If we simply study our own bodies, we can understand how a living entity is always aloof from this bodily encagement. Every action of the body takes place by the interactions of the three modes of material nature. We can see at every moment many changes taking place in our bodies, but the spirit soul is aloof from all changes. One can neither create nor annihilate nor interfere with the actions of material nature. The living entity is therefore entrapped by the material body and conditioned in three stages, namely while awake, asleep and unconscious. The mind acts throughout all three conditions of life; the living entity in his sleeping or dreaming condition sees something as real, and when awake he sees the same thing as unreal. It is concluded, therefore, that under certain circumstances he accepts something as real, and under other circumstances he accepts the very same thing as unreal. These matters are the subject of study for the empiric philosopher or the sāṅkhya-yogī. To come to the right conclusion, sāṅkhya-yogīs undergo severe austerities and penances, practicing control of the senses and renunciation.

All these different ways of determining the ultimate goal of life are compared to rivers, and Kṛṣṇa is compared to the ocean. As the rivers flow down toward the ocean, all attempts for knowledge flow toward Kṛṣṇa. After many, many births of endeavor, when one actually comes to Kṛṣṇa, he attains the perfectional stage. Kṛṣṇa says in the Bhagavad-gītā, kleśo ’dhikataras teṣām avyaktāsakta-cetasām: (BG 12.5) “All are pursuing the path of realizing Me, but those who have adopted courses without any bhakti find their endeavor very troublesome.” Kṛṣṇa cannot be understood unless one comes to the point of bhakti.

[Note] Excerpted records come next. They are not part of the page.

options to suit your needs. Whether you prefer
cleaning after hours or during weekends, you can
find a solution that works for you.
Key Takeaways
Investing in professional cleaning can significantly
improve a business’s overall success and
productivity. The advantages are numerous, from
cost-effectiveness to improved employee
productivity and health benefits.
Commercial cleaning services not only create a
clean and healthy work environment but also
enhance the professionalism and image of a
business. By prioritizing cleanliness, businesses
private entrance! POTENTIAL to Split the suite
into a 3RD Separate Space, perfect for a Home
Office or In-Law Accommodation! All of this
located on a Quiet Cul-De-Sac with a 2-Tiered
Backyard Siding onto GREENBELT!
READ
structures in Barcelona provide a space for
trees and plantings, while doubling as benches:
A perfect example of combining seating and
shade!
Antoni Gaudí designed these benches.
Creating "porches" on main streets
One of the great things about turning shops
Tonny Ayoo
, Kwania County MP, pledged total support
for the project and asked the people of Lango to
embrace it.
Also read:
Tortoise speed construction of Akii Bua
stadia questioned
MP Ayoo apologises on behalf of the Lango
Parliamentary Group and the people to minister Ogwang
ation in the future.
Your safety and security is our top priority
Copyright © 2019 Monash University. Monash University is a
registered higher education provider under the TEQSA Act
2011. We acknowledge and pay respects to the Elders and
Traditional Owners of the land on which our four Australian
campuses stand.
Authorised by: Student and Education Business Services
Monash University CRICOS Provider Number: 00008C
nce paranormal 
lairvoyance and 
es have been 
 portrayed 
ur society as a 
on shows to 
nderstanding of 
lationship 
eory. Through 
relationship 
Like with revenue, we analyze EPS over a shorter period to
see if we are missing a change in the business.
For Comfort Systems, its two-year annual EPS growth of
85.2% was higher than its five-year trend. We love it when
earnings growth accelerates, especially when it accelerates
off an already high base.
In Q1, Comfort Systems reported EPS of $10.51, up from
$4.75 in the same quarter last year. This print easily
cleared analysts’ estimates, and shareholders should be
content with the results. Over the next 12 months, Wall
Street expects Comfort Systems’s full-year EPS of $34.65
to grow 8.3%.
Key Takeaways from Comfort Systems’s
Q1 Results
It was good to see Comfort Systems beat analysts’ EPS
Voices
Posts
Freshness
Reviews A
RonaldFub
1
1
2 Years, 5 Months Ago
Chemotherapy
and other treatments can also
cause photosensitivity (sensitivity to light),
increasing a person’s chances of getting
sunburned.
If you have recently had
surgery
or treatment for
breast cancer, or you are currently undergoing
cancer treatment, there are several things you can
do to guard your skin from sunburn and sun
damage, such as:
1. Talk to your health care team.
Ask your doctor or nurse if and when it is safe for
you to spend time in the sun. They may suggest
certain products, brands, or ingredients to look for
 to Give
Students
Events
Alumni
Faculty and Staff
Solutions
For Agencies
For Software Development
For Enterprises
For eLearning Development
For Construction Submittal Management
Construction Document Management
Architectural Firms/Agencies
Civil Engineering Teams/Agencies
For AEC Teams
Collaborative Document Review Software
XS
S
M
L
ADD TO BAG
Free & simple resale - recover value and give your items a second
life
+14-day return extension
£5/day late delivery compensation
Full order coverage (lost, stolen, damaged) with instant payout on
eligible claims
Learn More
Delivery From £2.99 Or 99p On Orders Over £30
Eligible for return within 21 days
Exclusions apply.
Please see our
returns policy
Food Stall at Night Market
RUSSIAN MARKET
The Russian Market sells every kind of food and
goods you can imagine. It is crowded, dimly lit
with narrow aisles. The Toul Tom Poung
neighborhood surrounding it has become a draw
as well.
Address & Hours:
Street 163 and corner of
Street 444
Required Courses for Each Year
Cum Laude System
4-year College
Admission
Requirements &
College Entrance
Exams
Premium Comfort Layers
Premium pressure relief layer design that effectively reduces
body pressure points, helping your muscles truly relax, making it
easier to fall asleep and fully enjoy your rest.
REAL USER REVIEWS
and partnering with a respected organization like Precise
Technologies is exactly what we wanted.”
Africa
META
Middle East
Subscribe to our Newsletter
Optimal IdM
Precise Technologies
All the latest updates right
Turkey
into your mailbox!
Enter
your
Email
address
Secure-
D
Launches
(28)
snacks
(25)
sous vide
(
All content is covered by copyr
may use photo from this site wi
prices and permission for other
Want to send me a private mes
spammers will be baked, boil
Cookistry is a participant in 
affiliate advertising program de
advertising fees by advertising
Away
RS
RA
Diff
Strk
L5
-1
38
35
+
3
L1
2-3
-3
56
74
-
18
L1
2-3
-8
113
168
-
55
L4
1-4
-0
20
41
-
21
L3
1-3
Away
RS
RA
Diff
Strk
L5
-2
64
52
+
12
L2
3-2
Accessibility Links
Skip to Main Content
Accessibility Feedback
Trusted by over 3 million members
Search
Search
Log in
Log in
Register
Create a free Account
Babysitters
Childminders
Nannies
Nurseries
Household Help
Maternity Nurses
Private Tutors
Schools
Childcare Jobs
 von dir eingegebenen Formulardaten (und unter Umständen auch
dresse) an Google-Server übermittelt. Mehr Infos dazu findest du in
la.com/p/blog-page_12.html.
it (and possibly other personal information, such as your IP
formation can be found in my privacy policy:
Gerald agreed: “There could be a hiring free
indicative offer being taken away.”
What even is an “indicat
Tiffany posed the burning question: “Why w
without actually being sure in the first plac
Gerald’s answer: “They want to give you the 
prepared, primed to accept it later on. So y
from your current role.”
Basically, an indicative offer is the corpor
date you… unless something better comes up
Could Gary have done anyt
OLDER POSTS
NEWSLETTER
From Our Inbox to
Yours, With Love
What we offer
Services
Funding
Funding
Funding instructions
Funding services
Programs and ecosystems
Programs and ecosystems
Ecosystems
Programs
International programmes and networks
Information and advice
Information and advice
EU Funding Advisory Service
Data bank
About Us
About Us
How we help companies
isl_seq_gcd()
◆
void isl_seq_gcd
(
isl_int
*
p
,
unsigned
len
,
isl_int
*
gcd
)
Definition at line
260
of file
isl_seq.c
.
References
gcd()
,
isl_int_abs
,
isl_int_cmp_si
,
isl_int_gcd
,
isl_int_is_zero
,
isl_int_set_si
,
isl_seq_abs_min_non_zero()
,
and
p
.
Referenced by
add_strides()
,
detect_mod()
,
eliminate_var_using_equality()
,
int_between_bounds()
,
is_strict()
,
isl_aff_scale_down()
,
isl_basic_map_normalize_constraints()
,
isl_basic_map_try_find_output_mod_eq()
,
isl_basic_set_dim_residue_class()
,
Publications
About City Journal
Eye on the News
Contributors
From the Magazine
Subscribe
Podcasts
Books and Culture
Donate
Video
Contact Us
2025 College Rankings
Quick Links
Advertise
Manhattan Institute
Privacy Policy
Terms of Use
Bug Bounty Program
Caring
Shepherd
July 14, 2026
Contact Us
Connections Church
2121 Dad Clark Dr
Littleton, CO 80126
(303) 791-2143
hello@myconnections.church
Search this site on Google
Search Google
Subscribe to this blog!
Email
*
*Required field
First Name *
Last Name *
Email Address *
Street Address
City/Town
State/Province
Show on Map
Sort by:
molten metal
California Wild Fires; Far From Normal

Three paths are enunciated in the Bhagavad-gītā: karma-yoga, jñāna-yoga and bhakti-yoga. Those who are too much addicted to fruitive activities are advised to perform actions which will bring them to bhakti. Those who are addicted to the pursuit of empiric philosophy are also advised to act in such a way that they will realize bhakti. Karma-yoga is therefore different from ordinary karma, and jñāna-yoga is different from ordinary jñāna. Ultimately, as stated by the Lord in the Bhagavad-gītā, bhaktyā mām abhijānāti: (BG 18.55) only through execution of devotional service can one understand Kṛṣṇa. The perfectional stage of devotional service was achieved by the gopīs because they did not care to know anything but Kṛṣṇa. It is confirmed in the Vedas, kasmin bhagavo vijñāte sarvam idaṁ vijñātaṁ bhavati. This means that simply by knowing Kṛṣṇa one automatically acquires all other knowledge.